**Task requirements**
Do not include the pictures; repeat the rest of the data exactly.

**Dataset extract**
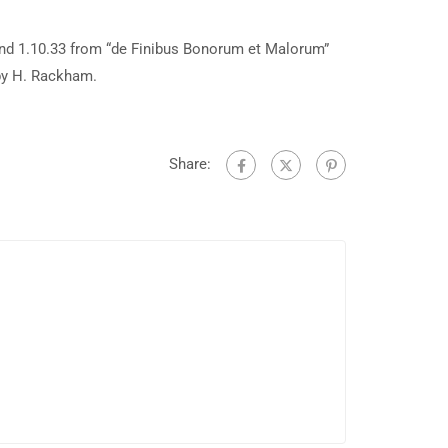
and 1.10.33 from “de Finibus Bonorum et Malorum”
 by H. Rackham.
Share:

**Solution for this task**
and 1.10.33 from “de Finibus Bonorum et Malorum”
 by H. Rackham.
Share:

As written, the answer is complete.